Plaintiff argues that a trial court only has jurisdiction to enforce defendant’s obligation of child support and thus the provision of the 28 June 1984 order which conditions child support payments on compliance with visitation rights is null and void. For this reason, plaintiff argues the trial court abused its discretion in denying her motion to set aside that provision and erred in dismissing plaintiff’s URESA action. We agree and thus reverse.

Our review of a trial court’s decision on a motion for relief under Rule 60(b) is limited to determining whether the court abused its discretion. City Finance Co. v. Boykin, 86 N.C. App. 446, 448, 358 S.E.2d 83, 84 (1987). Rule 60(b)(4) provides that a court may relieve a party from a judgment if it is void. N.C. Gen. Stat. § 1A-1, Rule 60(b)(4) (1990). A void judgment is a nullity which may be attacked at any time. Allred v. Tucci, 85 N.C. App. 138, 141, 354 S.E.2d 291, 294, cert. denied, 320 N.C. 166, 358 S.E.2d 47 (1987). If a court has no jurisdiction over the subject matter, the judgment is void. Pifer v. Pifer, 31 N.C. App. 486, 229 S.E.2d 700, 702 (1976).
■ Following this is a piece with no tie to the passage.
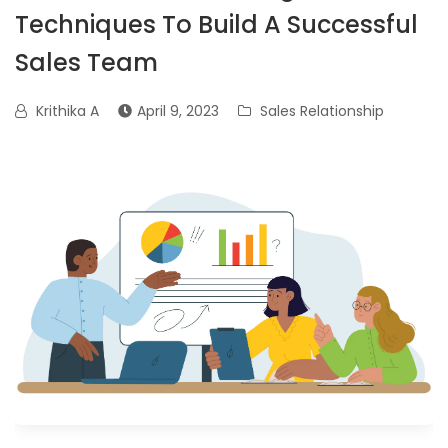
Techniques To Build A Successful
Sales Team
Krithika A
April 9, 2023
Sales Relationship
The issue before us was squarely addressed in Pifer v. Pifer, 31 N.C. App. 486, 229 S.E.2d 700 (1976), a case with nearly identical facts. Pursuant to URESA, the plaintiff in Pifer enforced a Florida divorce decree which set forth defendant’s obligation of child support. The Florida decree granted plaintiff custody and set forth defendant’s visitation rights. The North Carolina court ordered defendant to pay child support, but also ordered that defendant shall be permitted to see his children at any reasonable time and on rea*327sonable notice and that “[u]pon the first report by defendant to this Court that he has been denied such visits, all support payments herein ordered shall immediately cease.” Pifer, 31 N.C. App. at 486-487, 229 S.E.2d at 701-702. Subsequently, upon defendant’s report that plaintiff had refused visitation, the court entered ex parte orders terminating defendant’s obligation of support. Plaintiff appealed from the dismissal of her motion to set aside the ex parte orders. Id. at 487-88, 229 S.E.2d at 702.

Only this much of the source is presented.